# Country and Capitals

Characterizing Mechanisms for Factual Recall in Language Models <br>
https://arxiv.org/pdf/2310.15910.pdf

In [15]:
from measureLM import helpers

import pandas as pd
import random

In [46]:
df = pd.read_csv(helpers.ROOT_DIR / "data" / "CountryCapital" / "country-capital.csv")
countries, capitals = df["country"].to_list(), df["capital"].to_list()
df

Unnamed: 0,country,capital,type
0,Abkhazia,Sukhumi,countryCapital
1,Afghanistan,Kabul,countryCapital
2,Akrotiri and Dhekelia,Episkopi Cantonment,countryCapital
3,Albania,Tirana,countryCapital
4,Algeria,Algiers,countryCapital
...,...,...,...
243,Wallis and Futuna,Mata-Utu,countryCapital
244,Western Sahara,El Aaiún,countryCapital
245,Yemen,Sanaá,countryCapital
246,Zambia,Lusaka,countryCapital


In [49]:
def format_prompt(country, city, contextCity=None):
    
    in_context_prefix = "The capital of {country} is {contextCity}." 
    template = "Q: What is the capital of {country}? A:"
    prompt = template.format(country=country, city=city)
    
    if contextCity is not None:
        in_context_prefix = in_context_prefix.format(country=country, contextCity=contextCity)
        prompt = f"{in_context_prefix} {prompt}"
    return prompt 


def load_country_capitals(n_pairs=10, n_wrong_contexts=0, seed=0):
    
    df = pd.read_csv(helpers.ROOT_DIR / "data" / "CountryCapital" / "country-capital.csv")
    countries, capitals = df["country"].to_list(), df["capital"].to_list()
    
    random.seed(seed)
    idcs  = random.sample(range(len(countries)), n_pairs) 
    
    prompts = []
    for idx in idcs:
        country, capital = countries[idx], capitals[idx]
        memory_prompt = format_prompt(country, capital, contextCity=None)
        right_context_prompt = format_prompt(country, capital, contextCity=capital)
        country_capital_prompts = [capital, memory_prompt, right_context_prompt]
        
        wrong_context_idcs = random.sample(list(set(range(len(countries)))-set([idx])), n_wrong_contexts)
        for wrong_context_idx in wrong_context_idcs:
            wrong_context_prompt = format_prompt(country, capital,contextCity=capitals[wrong_context_idx])
            country_capital_prompts.append(wrong_context_prompt) 
        prompts.append(country_capital_prompts)
    return prompts
    
prompts = load_country_capitals(n_pairs=5, n_wrong_contexts=2, seed=0) 
prompts

[['São Tomé',
  'Q: What is the capital of São Tomé and Príncipe?

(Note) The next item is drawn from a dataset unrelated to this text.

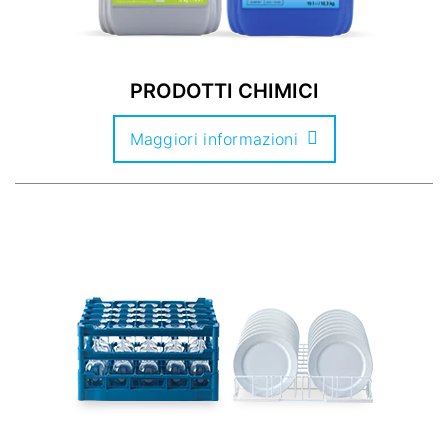
PRODOTTI CHIMICI
Maggiori informazioni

A:',
  'The capital of São Tomé and Príncipe is São Tomé. Q: What is the capital of São Tomé and Príncipe? A:',
  'The capital of São Tomé and Príncipe is Buenos Aires. Q: What is the capital of São Tomé and Príncipe? A:',
  'The capital of São Tomé and Príncipe is Cairo. Q: What is the capital of São Tomé and Príncipe? A:'],
 ['Reykjavík',
  'Q: What is the capital of Iceland? A:',
  'The capital of Iceland is Reykjavík. Q: What is the capital of Iceland? A:',
  'The capital of Iceland is Bamako. Q: What is the capital of Iceland? A:',
  'The capital of Iceland is Luxembourg. Q: What is the capital of Iceland? A:'],
 ['Victoria',
  'Q: What is the capital of Seychelles? A:',
  'The capital of Seychelles is Victoria. Q: What is the capital of Seychelles? A:',
  'The capital of Seychelles is Dublin. Q: What is the capital of Seychelles? A:',
  'The capital of Seychelles is Montevideo. Q: What is the capital of Seychelles?